What this means for Big Tech stocks

For Microsoft, the news has two layers. The good news: Microsoft’s exclusive partnership with OpenAI quietly ended this spring, freeing OpenAI to sell on AWS and Google Cloud but also freeing Microsoft to deepen its commercial ties with Anthropic, which already runs production workloads on Azure. The bad news: Microsoft’s narrative as “the one AI hyperscaler” loses force when its primary partner is no longer the runaway market leader on enterprise.

For Google, the picture is mixed. Anthropic remains a major customer of Google Cloud’s TPU infrastructure, which is a structural tailwind for Alphabet’s cloud unit. But Google also competes head-to-head with Claude in the consumer chatbot space through Gemini, and Anthropic’s enterprise momentum makes the consumer race look like the secondary front.

For Nvidia, the angle is simpler: more capital chasing AI training means more demand for GPUs.
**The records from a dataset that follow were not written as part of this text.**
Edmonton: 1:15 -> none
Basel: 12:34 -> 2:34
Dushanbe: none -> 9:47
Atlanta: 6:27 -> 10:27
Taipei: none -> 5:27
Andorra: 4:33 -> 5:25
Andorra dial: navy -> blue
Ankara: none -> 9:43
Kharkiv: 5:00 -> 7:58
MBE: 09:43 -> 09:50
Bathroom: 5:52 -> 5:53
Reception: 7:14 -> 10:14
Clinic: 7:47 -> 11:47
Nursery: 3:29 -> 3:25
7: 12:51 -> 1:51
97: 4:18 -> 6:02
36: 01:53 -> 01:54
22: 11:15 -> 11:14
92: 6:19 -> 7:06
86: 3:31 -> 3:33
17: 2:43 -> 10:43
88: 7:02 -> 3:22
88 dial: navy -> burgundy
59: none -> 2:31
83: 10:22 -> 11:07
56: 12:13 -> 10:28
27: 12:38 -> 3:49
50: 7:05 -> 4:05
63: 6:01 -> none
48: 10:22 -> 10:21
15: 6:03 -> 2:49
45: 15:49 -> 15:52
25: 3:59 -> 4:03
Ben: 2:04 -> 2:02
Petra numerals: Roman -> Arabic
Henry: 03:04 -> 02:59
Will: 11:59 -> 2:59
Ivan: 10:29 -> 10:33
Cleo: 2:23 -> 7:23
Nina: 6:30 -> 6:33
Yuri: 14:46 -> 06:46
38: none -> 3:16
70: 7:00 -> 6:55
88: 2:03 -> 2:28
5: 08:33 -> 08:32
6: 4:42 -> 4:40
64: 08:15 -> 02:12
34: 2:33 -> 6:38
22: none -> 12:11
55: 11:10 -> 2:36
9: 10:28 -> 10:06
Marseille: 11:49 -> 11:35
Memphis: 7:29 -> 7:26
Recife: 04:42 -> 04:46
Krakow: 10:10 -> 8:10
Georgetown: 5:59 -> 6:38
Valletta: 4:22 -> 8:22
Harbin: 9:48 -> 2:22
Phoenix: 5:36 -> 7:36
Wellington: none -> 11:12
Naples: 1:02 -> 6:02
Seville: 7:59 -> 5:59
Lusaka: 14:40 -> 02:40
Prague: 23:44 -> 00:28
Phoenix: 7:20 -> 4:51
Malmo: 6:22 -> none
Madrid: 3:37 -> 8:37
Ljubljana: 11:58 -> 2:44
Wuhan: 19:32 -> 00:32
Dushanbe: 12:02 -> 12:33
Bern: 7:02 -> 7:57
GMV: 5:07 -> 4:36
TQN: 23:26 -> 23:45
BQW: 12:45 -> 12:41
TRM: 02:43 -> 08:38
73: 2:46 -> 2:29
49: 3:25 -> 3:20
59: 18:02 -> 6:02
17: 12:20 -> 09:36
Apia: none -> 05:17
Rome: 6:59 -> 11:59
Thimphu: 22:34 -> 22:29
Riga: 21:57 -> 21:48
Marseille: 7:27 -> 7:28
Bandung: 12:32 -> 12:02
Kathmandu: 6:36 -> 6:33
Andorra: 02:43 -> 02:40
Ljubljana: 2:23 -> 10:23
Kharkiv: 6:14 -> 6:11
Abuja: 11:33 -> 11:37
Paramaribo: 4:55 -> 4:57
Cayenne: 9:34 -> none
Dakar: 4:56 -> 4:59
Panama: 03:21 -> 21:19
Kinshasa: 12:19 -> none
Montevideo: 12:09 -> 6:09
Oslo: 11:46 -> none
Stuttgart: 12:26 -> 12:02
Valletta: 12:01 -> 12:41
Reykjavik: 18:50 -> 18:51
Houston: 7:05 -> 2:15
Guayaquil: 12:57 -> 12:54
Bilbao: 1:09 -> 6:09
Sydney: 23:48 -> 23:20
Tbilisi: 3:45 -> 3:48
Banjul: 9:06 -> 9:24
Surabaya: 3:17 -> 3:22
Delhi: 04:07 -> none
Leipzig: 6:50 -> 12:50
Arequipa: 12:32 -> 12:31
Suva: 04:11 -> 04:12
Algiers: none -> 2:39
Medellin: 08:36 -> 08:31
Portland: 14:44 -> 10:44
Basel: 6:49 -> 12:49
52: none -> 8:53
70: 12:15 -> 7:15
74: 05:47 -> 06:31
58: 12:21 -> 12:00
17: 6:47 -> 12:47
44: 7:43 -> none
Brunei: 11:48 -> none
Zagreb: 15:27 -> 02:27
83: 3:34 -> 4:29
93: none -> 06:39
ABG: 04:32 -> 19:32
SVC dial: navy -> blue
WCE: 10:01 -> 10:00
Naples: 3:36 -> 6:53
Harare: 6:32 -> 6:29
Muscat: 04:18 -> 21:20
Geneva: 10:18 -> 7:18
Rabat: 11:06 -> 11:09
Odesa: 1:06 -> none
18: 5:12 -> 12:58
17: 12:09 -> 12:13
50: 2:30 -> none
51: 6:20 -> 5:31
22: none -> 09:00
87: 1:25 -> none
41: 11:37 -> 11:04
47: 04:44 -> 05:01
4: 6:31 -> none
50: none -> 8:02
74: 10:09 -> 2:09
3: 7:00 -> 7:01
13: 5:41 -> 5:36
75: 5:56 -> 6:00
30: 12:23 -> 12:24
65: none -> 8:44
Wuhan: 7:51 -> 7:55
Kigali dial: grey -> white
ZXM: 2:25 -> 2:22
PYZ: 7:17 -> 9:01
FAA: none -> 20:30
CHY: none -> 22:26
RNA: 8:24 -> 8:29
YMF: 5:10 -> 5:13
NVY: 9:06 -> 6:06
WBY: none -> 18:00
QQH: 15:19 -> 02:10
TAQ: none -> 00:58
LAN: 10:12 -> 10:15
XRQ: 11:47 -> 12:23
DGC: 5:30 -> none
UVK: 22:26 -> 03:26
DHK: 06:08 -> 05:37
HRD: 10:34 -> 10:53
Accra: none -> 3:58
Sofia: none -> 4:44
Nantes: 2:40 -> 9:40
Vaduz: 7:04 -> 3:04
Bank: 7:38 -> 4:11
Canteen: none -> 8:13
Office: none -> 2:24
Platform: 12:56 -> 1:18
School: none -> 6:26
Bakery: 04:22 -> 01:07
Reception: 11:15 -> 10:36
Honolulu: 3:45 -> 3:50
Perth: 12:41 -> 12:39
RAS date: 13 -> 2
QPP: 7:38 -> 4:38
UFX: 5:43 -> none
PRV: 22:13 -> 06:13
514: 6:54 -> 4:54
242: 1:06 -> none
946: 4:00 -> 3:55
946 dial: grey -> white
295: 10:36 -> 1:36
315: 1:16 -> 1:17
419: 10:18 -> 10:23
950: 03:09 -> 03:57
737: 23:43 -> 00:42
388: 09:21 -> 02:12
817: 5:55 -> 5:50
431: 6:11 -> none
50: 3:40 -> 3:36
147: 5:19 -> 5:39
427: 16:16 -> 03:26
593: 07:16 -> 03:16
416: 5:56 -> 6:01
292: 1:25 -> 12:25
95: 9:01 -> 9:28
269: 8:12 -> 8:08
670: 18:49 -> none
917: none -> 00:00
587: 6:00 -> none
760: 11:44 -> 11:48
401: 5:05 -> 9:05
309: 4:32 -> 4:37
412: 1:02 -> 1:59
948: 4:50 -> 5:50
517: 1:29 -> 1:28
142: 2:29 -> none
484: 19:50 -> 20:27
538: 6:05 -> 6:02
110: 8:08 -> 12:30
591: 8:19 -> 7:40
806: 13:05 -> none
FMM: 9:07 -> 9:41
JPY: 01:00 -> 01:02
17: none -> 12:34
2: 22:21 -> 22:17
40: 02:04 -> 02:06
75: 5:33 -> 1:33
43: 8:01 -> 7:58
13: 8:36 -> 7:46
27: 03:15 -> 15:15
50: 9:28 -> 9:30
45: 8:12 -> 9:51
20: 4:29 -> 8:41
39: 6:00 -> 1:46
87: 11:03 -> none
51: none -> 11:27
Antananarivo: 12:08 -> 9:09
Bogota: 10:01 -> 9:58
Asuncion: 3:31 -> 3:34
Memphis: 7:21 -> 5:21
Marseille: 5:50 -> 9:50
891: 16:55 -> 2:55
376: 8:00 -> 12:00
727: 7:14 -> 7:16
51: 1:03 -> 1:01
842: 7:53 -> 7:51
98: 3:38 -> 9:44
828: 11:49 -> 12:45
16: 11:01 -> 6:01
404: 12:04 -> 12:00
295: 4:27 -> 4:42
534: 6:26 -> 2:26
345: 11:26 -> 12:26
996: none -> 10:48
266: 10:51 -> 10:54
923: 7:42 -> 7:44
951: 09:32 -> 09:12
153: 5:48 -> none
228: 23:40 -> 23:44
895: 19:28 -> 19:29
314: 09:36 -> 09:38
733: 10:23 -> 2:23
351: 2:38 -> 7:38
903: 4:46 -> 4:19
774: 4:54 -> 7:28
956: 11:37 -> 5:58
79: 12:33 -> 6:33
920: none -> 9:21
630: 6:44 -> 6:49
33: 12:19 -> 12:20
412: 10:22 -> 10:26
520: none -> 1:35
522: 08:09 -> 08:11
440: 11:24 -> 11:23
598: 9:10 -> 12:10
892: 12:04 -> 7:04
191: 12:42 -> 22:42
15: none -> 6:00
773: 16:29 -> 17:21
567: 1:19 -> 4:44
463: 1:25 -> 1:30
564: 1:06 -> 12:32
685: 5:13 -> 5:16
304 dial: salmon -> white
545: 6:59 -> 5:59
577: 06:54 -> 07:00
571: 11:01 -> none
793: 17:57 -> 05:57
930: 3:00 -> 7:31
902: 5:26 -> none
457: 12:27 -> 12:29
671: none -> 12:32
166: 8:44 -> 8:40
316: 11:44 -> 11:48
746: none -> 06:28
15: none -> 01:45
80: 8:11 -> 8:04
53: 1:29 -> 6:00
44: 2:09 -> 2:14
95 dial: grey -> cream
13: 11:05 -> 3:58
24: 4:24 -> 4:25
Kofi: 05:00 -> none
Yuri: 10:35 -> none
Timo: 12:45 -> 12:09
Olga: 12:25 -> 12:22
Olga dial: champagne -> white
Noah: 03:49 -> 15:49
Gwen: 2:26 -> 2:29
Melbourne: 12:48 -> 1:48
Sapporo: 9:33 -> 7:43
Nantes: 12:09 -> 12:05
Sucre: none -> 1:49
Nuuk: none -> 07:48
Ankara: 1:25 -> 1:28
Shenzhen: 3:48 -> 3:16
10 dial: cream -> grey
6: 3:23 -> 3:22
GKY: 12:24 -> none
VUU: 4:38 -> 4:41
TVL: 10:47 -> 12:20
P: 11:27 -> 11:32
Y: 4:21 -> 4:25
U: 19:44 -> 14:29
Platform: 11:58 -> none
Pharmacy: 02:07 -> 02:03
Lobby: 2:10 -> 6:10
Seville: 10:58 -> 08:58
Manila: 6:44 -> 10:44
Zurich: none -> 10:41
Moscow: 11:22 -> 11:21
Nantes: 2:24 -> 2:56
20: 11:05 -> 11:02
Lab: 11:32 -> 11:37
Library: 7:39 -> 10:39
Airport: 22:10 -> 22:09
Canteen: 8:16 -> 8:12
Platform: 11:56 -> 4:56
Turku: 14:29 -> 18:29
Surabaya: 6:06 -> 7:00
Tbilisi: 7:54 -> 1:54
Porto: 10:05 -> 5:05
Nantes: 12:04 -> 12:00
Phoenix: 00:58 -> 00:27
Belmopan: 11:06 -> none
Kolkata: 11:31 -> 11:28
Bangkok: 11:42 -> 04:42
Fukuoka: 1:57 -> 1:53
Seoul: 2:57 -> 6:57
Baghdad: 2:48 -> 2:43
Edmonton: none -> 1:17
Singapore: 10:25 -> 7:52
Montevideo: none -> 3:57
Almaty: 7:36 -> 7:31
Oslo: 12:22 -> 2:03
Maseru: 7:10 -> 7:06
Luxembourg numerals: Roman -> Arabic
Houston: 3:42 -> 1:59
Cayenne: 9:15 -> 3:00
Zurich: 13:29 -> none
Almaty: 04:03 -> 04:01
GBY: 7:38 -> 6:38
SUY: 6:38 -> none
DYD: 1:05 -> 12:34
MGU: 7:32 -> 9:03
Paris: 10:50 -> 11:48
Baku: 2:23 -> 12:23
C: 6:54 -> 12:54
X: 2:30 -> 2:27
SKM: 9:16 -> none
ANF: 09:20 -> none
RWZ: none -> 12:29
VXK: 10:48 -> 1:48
A $50 billion check that ends up roughly half in compute, by industry rules of thumb, is the kind of order book that keeps the data center segment growing even if hyperscaler capex begins to plateau. The structural setup explains why Morgan Stanley’s list of AI stocks to own still places Nvidia, Microsoft and Alphabet in the top tier.

The risks that could still derail the print

Three caveats are worth marking.

The first is that “in talks” deals at private-market valuations sometimes shrink between leak and close. Reuters had earlier put the round at “above $900 billion” and Bloomberg at “around $900 billion” before NYT’s $950 billion ceiling; a final print could land closer to $700-800 billion if the AI infrastructure narrative wobbles before mid-summer.

The second is regulatory. The Federal Trade Commission and the Department of Justice have both opened broad inquiries into AI partnerships between hyperscalers (Microsoft, Google, Amazon) and AI labs (OpenAI, Anthropic). A material remedy — forced divestiture, mandated open access — would compress private-market multiples industry-wide.

The third is the macro tape. With the 10-year Treasury at 4.59% and the Fed on hold, private growth-stage valuations are pricing in a rate-cut cycle that has yet to materialize. If May CPI prints hot, the entire AI funding stack resets lower.

For now, though, Anthropic has the tape, the customers, and Goldman in the syndicate. The skeptics’ line that there is no real market for AI yet — most prominently associated with OpenAI’s Sam Altman in his own marketing — has aged poorly. Dario Amodei’s team in San Francisco found the market. They are about to be paid for it.